Reference assembly and annotation of the Pyrenophora teres f. teres isolate 0-1

Authors: WYATT, NATHAN - North Dakota State University; BRUEGGEMAN, R - North Dakota State University; Friesen, Timothy

Submitted to: G3, Genes/Genomes/Genetics
Publication Type: Peer Reviewed Journal
Publication Acceptance Date: 11/20/2017
Publication Date: 1/1/2018
Citation: Wyatt, N.A., Brueggeman, R.S., Friesen, T.L. 2018. Reference assembly and annotation of the Pyrenophora teres f. teres isolate 0-1. G3, Genes/Genomes/Genetics. 8:1-8.
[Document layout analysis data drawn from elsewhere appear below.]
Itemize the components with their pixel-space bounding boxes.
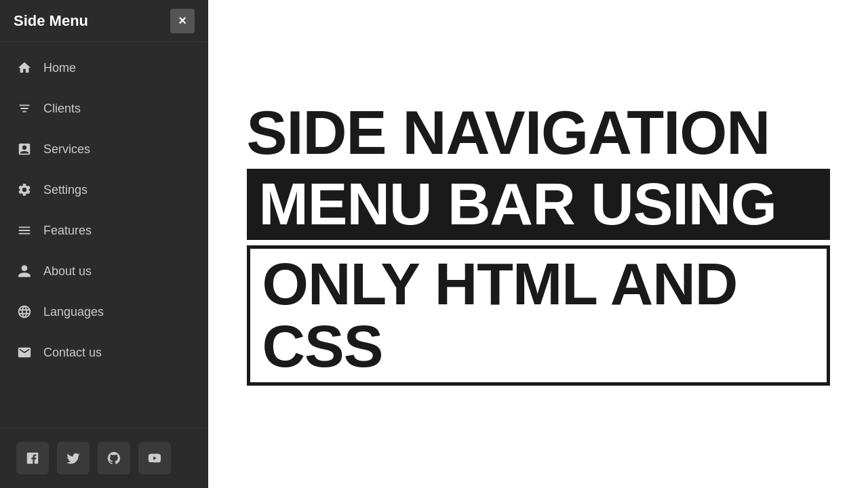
github-button[interactable] bbox=[98, 442, 130, 474]
hero-line2: MENU BAR USING bbox=[247, 169, 830, 239]
sidebar-item-clients[interactable]: Clients bbox=[0, 88, 208, 129]
sidebar-item-label: Languages bbox=[43, 305, 104, 319]
sidebar-header: Side Menu × bbox=[0, 0, 208, 42]
hero-text: SIDE NAVIGATION MENU BAR USING ONLY HTML… bbox=[247, 102, 830, 385]
youtube-button[interactable] bbox=[138, 442, 171, 474]
social-bar bbox=[0, 428, 208, 488]
hero-line1: SIDE NAVIGATION bbox=[247, 102, 830, 163]
sidebar-item-label: Clients bbox=[43, 102, 81, 116]
contact-icon bbox=[16, 344, 33, 361]
languages-icon bbox=[16, 304, 33, 320]
twitter-button[interactable] bbox=[57, 442, 90, 474]
sidebar-title: Side Menu bbox=[14, 12, 88, 30]
sidebar-item-label: Services bbox=[43, 142, 90, 157]
services-icon bbox=[16, 141, 33, 157]
sidebar-item-label: Home bbox=[43, 61, 76, 75]
home-icon bbox=[16, 60, 33, 76]
sidebar-item-contact[interactable]: Contact us bbox=[0, 332, 208, 373]
sidebar-item-label: Contact us bbox=[43, 346, 102, 360]
sidebar: Side Menu × Home Clients bbox=[0, 0, 208, 488]
clients-icon bbox=[16, 100, 33, 117]
sidebar-item-about[interactable]: About us bbox=[0, 251, 208, 291]
about-icon bbox=[16, 263, 33, 279]
sidebar-item-languages[interactable]: Languages bbox=[0, 291, 208, 332]
sidebar-item-services[interactable]: Services bbox=[0, 129, 208, 169]
close-button[interactable]: × bbox=[170, 9, 195, 33]
sidebar-item-features[interactable]: Features bbox=[0, 210, 208, 251]
sidebar-item-label: About us bbox=[43, 264, 92, 279]
facebook-button[interactable] bbox=[16, 442, 49, 474]
sidebar-item-label: Settings bbox=[43, 183, 87, 197]
sidebar-item-label: Features bbox=[43, 224, 92, 238]
sidebar-item-home[interactable]: Home bbox=[0, 47, 208, 88]
hero-line3: ONLY HTML AND CSS bbox=[247, 245, 830, 386]
main-content: SIDE NAVIGATION MENU BAR USING ONLY HTML… bbox=[208, 0, 868, 488]
settings-icon bbox=[16, 182, 33, 198]
nav-list: Home Clients Services bbox=[0, 42, 208, 428]
sidebar-item-settings[interactable]: Settings bbox=[0, 169, 208, 210]
features-icon bbox=[16, 222, 33, 239]
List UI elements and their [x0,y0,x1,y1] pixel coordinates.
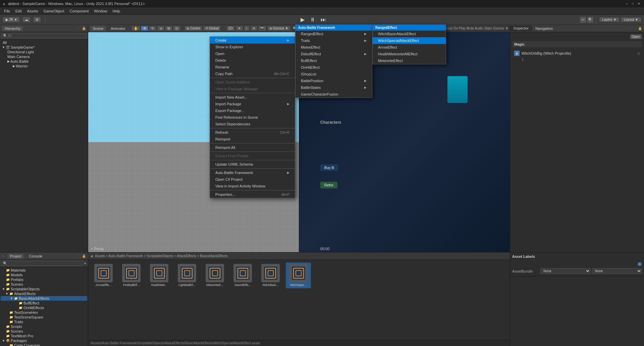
ctx-item-view-import-activity[interactable]: View in Import Activity Window [210,183,295,189]
hierarchy-options-icon[interactable]: ⋮ [76,26,80,30]
ranged-item-meteoriteeffect[interactable]: MeteoriteEffect [373,57,446,64]
account-button[interactable]: ◉ JR ▼ [3,17,20,22]
search-button[interactable]: 🔍 [587,17,593,23]
asset-item-witchbasiceffect[interactable]: WitchBasi... [258,263,283,288]
asset-item-swordeffect[interactable]: SwordEffe... [230,263,255,288]
ranged-item-healthmeteorite[interactable]: HealthMeteoriteAllEffect [373,51,446,57]
2d-btn[interactable]: 2D [226,26,235,31]
gizmos-game-btn[interactable]: Gizmos ▼ [493,26,508,30]
submenu-item-onhiteffect[interactable]: OnHitEffect [296,64,372,71]
maximize-button[interactable]: □ [631,1,635,6]
ctx-item-reimport[interactable]: Reimport [210,136,295,142]
ctx-item-open-csharp-project[interactable]: Open C# Project [210,176,295,183]
tree-item-models[interactable]: 📁 Models [1,273,87,277]
layout-dropdown[interactable]: Layout ▼ [621,17,641,22]
project-options-icon[interactable]: ⋮ [76,254,80,258]
tab-scene[interactable]: Scene [90,26,106,31]
hierarchy-item-dirlight[interactable]: Directional Light [1,50,87,54]
tree-item-scenes[interactable]: 📁 Scenes [1,282,87,287]
minimize-button[interactable]: ─ [625,1,629,6]
layers-dropdown[interactable]: Layers ▼ [599,17,620,22]
menu-component[interactable]: Component [67,8,91,14]
asset-item-healthmeteorite[interactable]: HealthMet... [147,263,172,288]
mute-audio-btn[interactable]: Mute Audio [467,26,483,30]
move-tool-btn[interactable]: ✥ [141,26,148,31]
hierarchy-item-autobattle[interactable]: ▶ Auto-Battle [1,59,87,64]
hierarchy-item-samplegame[interactable]: ▼ 🎬 SampleGame* [1,45,87,50]
tree-item-attackeffects[interactable]: ▼ 📁 AttackEffects [1,291,87,296]
ranged-item-arroweffect[interactable]: ArrowEffect [373,44,446,51]
menu-edit[interactable]: Edit [13,8,24,14]
submenu-item-debuffeffect[interactable]: DebuffEffect ▶ [296,51,372,57]
hierarchy-item-warrior[interactable]: ▶ Warrior [1,64,87,68]
tree-item-testscenessquare[interactable]: 📁 TestSceneSquare [1,315,87,320]
tree-item-testscenehex[interactable]: 📁 TestSceneHex [1,310,87,315]
ctx-item-select-dependencies[interactable]: Select Dependencies [210,121,295,127]
ctx-item-refresh[interactable]: Refresh Ctrl+R [210,129,295,136]
lighting-btn[interactable]: ☀ [236,26,243,31]
add-button[interactable]: + [2,254,4,258]
ranged-item-witchspecial[interactable]: WitchSpecialAttackEffect [373,37,446,44]
tree-item-onhiteffects[interactable]: 📁 OnHitEffects [1,305,87,310]
submenu-item-rangedeffect[interactable]: RangedEffect ▶ [296,31,372,37]
ctx-item-properties[interactable]: Properties... Alt+P [210,191,295,198]
global-btn[interactable]: ↺ Global [203,26,221,31]
project-lock-icon[interactable]: 🔒 [82,254,86,258]
close-button[interactable]: ✕ [637,1,641,6]
hierarchy-lock-icon[interactable]: 🔒 [82,26,86,30]
ctx-item-create[interactable]: Create ▶ [210,37,295,44]
ctx-item-export-package[interactable]: Export Package... [210,107,295,114]
tab-project[interactable]: Project [7,253,24,259]
ctx-item-reimport-all[interactable]: Reimport All [210,144,295,151]
game-refresh-btn[interactable]: Refre [320,182,337,188]
witch-orb-options-icon[interactable]: ⊙ [637,52,640,55]
tab-animator[interactable]: Animator [108,26,128,31]
tree-item-packages[interactable]: ▼ 📦 Packages [1,338,87,343]
ctx-item-import-new-asset[interactable]: Import New Asset... [210,94,295,101]
tree-item-prefabs[interactable]: 📁 Prefabs [1,277,87,282]
transform-tool-btn[interactable]: ⊡ [173,26,180,31]
asset-labels-toggle-icon[interactable]: ◉ [637,261,642,267]
pause-button[interactable]: ⏸ [308,16,317,23]
tree-item-textmeshpro[interactable]: 📁 TextMesh Pro [1,334,87,338]
settings-button[interactable]: ⚙ [33,17,41,22]
tab-hierarchy[interactable]: Hierarchy [2,26,23,31]
tree-item-codecoverage[interactable]: 📁 Code Coverage [1,343,87,346]
tree-item-materials[interactable]: 📁 Materials [1,268,87,273]
ctx-item-rename[interactable]: Rename [210,64,295,70]
hierarchy-search-input[interactable] [1,33,87,38]
project-favorites-icon[interactable]: ★ [84,262,87,265]
tree-item-scriptableobjects[interactable]: ▼ 📁 ScriptableObjects [1,287,87,291]
step-button[interactable]: ⏭ [319,16,328,23]
asset-item-fireballeffect[interactable]: FireBallEff... [119,263,144,288]
rect-tool-btn[interactable]: ⊞ [165,26,172,31]
undo-history-button[interactable]: ↩ [580,17,586,23]
hand-tool-btn[interactable]: ✋ [131,26,140,31]
hierarchy-item-camera[interactable]: Main Camera [1,54,87,59]
asset-item-witchspecialeffect[interactable]: WitchSpec... [286,263,311,288]
submenu-item-meleeeffect[interactable]: MeleeEffect [296,44,372,51]
asset-bundle-variant-select[interactable]: None [592,268,642,274]
ctx-item-open[interactable]: Open [210,50,295,57]
asset-bundle-select[interactable]: None [540,268,591,274]
submenu-item-buffeffect[interactable]: BuffEffect [296,57,372,64]
ctx-item-import-package[interactable]: Import Package ▶ [210,101,295,107]
tree-item-traits[interactable]: 📁 Traits [1,320,87,324]
menu-window[interactable]: Window [91,8,110,14]
inspector-lock-icon[interactable]: 🔒 [636,26,644,31]
back-arrow-icon[interactable]: ◀ [90,254,93,258]
submenu-item-gamecharacterfusion[interactable]: GameCharacterFusion [296,91,372,98]
ctx-item-copy-path[interactable]: Copy Path Alt+Ctrl+C [210,70,295,77]
tree-item-basicattackeffects[interactable]: ▼ 📁 BasicAttackEffects [1,296,87,301]
rotate-tool-btn[interactable]: ↻ [149,26,156,31]
submenu-item-ishoplist[interactable]: IShopList [296,71,372,77]
submenu-item-traits[interactable]: Traits ▶ [296,37,372,44]
asset-item-lightballeffect[interactable]: LightBallEf... [174,263,200,288]
tree-item-scripts[interactable]: 📁 Scripts [1,324,87,329]
menu-assets[interactable]: Assets [24,8,41,14]
tree-item-buffeffect[interactable]: 📁 BuffEffect [1,301,87,305]
cloud-button[interactable]: ☁ [22,17,31,22]
menu-help[interactable]: Help [110,8,123,14]
asset-item-meteoriteeffect[interactable]: MeteoriteE... [202,263,227,288]
scene-camera-btn[interactable]: 📷 [258,26,266,31]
Interpretive Summary: The fungal pathogen Pyrenophora teres f. teres (P. teres f. teres) causes the destructive disease net form net blotch (NFNB) of barley. NFNB typically results in 10-40% losses, but can result in complete crop loss when susceptible barley cultivars are grown under cool wet conditions. A significant amount of research has been done to identify and characterize the genetics of resistance to this destructive pathogen in barley, but this resistance is often overcome by the pathogen. Little is known about how the pathogen causes disease in barley, yet this is critical to our understanding of not only the pathogen but also of how to overcome this disease through breeding for durable resistance. Therefore, we have developed tools to investigate the P. teres f. teres-barley interaction by focusing on the genetics of the pathogen. Here we present a reference quality genome sequence assembly of P. teres f. teres in which we have annotated the genes, making it possible to identify the pathogen genes that ultimately lead to economic losses for growers.

Technical Abstract: Pyrenophora teres f. teres, the causal agent of net form net blotch (NFNB) of barley, has become a prevalent pathogen in barley growing regions of the world. Typical yield losses due to NFNB range from 10-40%, however, complete loss has been observed on susceptible barley lines where environmental conditions favor the pathogen. Currently genomic resources for this economically important pathogen are limited to a fragmented draft genome assembly and annotation with limited RNA support of the P. teres f. teres isolate 0-1. This research presents an updated 0-1 reference assembly facilitated by long read sequencing and scaffolding with the assistance of genetic linkage maps. Additionally, genome annotation was mediated by RNAseq analysis using three infection time points and a pure culture sample resulting in 11,541 high-confidence gene models. The 0-1 genome assembly and annotation presented here now contains the majority of the repetitive content of the genome. Analysis of the 0-1 genome revealed classic characteristics of a ‘two-speed’ genome, being compartmentalized into GC-equilibrated and AT-rich compartments. The assembly of repetitive AT-rich regions will be important for future investigation of genes known as effectors, which often reside in close proximity to repetitive regions. These effectors are responsible for manipulation of the host defense during infection. This updated P. teres f. teres isolate 0-1 reference genome and annotation provides a robust resource for the examination of the barley-P. teres f. teres host-pathogen co-evolution.